• [What you are asked to do]: Ignore the pictures in the data below and set down exactly the lines from its first line through the line containing "We unravel your".

== Information given ==

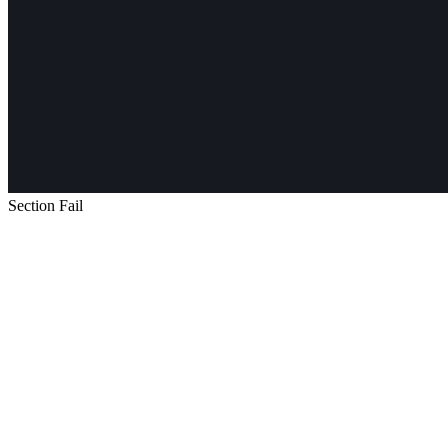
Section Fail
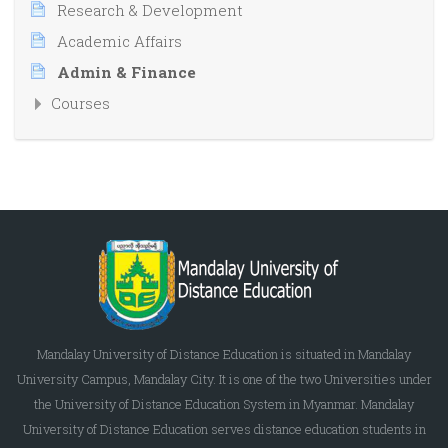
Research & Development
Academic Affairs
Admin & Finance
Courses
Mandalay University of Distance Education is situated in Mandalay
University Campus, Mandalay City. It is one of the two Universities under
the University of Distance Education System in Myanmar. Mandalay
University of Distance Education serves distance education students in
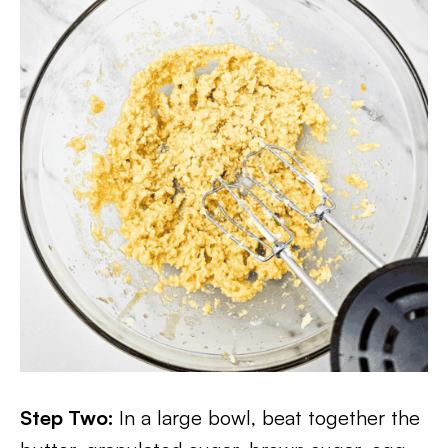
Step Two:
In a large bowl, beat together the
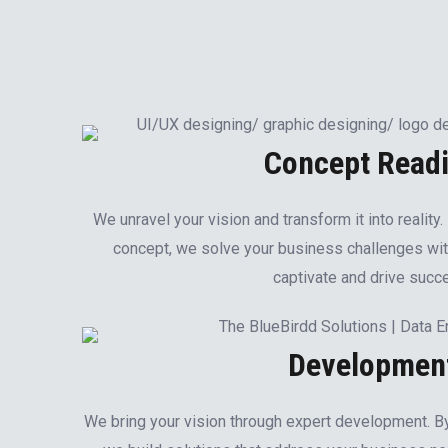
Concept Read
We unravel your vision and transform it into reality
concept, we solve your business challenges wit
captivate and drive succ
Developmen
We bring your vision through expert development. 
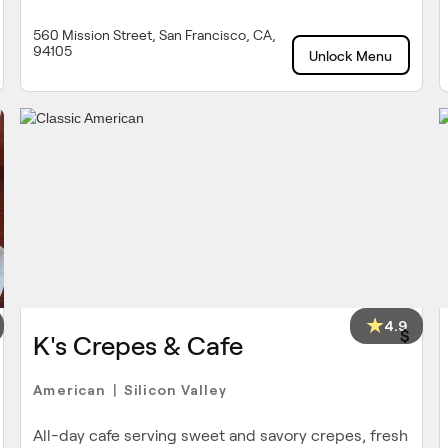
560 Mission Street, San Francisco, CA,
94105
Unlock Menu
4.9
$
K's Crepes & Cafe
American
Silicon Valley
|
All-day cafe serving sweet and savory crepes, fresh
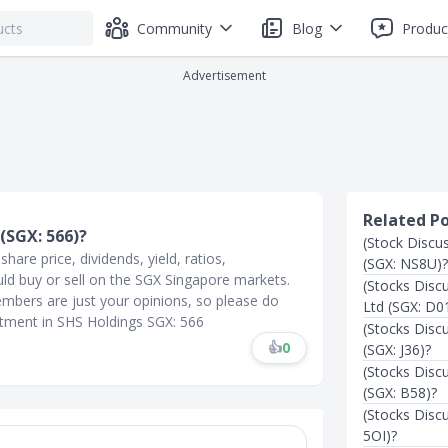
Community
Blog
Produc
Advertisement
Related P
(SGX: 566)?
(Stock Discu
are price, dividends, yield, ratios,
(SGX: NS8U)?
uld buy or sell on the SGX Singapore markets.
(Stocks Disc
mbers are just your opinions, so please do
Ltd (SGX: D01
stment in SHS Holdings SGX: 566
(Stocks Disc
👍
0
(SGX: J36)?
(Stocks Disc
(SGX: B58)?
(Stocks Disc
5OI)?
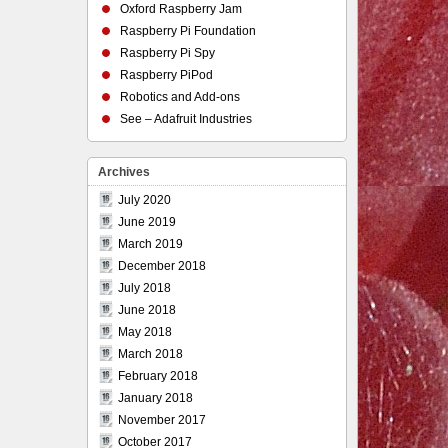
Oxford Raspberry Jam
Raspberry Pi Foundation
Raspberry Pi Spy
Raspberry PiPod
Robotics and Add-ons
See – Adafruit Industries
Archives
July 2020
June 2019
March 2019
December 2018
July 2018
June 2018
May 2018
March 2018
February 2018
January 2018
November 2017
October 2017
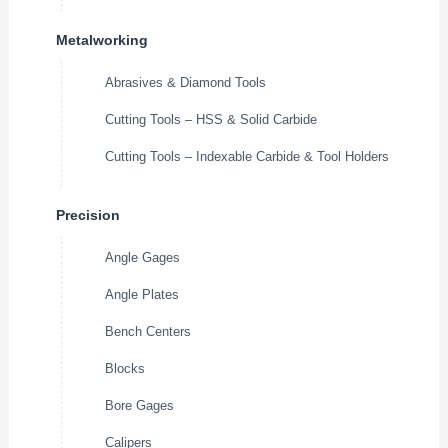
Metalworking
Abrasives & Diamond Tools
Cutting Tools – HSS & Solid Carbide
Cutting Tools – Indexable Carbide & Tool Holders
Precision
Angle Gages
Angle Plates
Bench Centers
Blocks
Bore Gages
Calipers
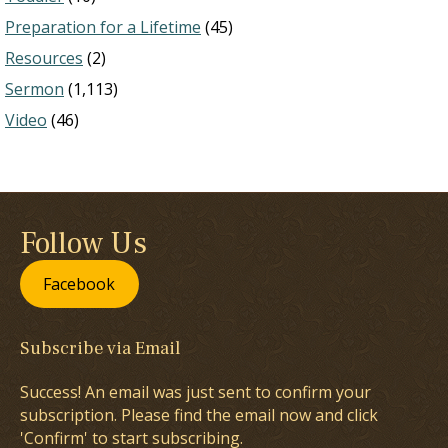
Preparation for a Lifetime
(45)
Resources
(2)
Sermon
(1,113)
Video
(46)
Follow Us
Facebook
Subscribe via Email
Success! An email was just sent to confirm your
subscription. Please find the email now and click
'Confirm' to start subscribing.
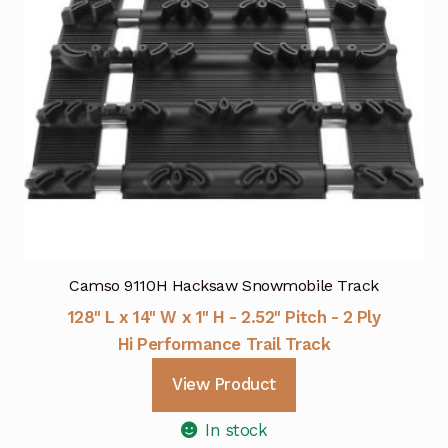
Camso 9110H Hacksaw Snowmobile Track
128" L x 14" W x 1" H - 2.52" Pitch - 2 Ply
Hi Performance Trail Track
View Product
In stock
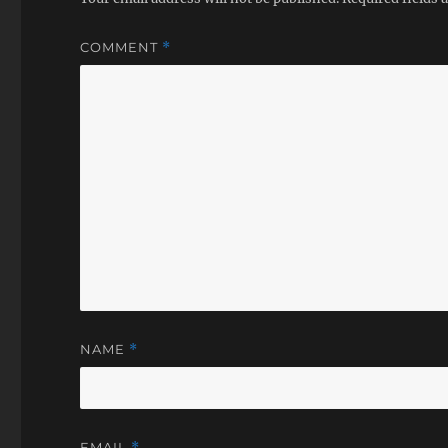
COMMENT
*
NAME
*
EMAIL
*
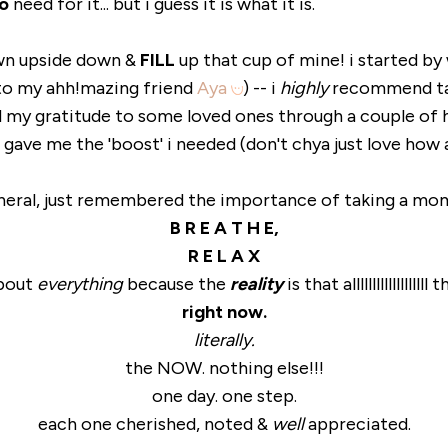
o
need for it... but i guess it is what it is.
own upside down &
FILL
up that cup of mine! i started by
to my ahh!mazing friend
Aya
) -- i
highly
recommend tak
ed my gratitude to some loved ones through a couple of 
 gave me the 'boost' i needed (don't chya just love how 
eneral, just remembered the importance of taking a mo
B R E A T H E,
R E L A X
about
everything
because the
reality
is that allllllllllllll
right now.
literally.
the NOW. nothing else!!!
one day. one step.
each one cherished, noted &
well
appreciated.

===

• [Written solution]:
Section Fail
Research & Development
Academic Affairs
Admin & Finance
Courses
Mandalay University of Distance Education is situated in Mandalay
University Campus, Mandalay City. It is one of the two Universities under
the University of Distance Education System in Myanmar. Mandalay
University of Distance Education serves distance education students in
Step Two:
In a large bowl, beat together the
Concept Read
We unravel your vision and transform it into reality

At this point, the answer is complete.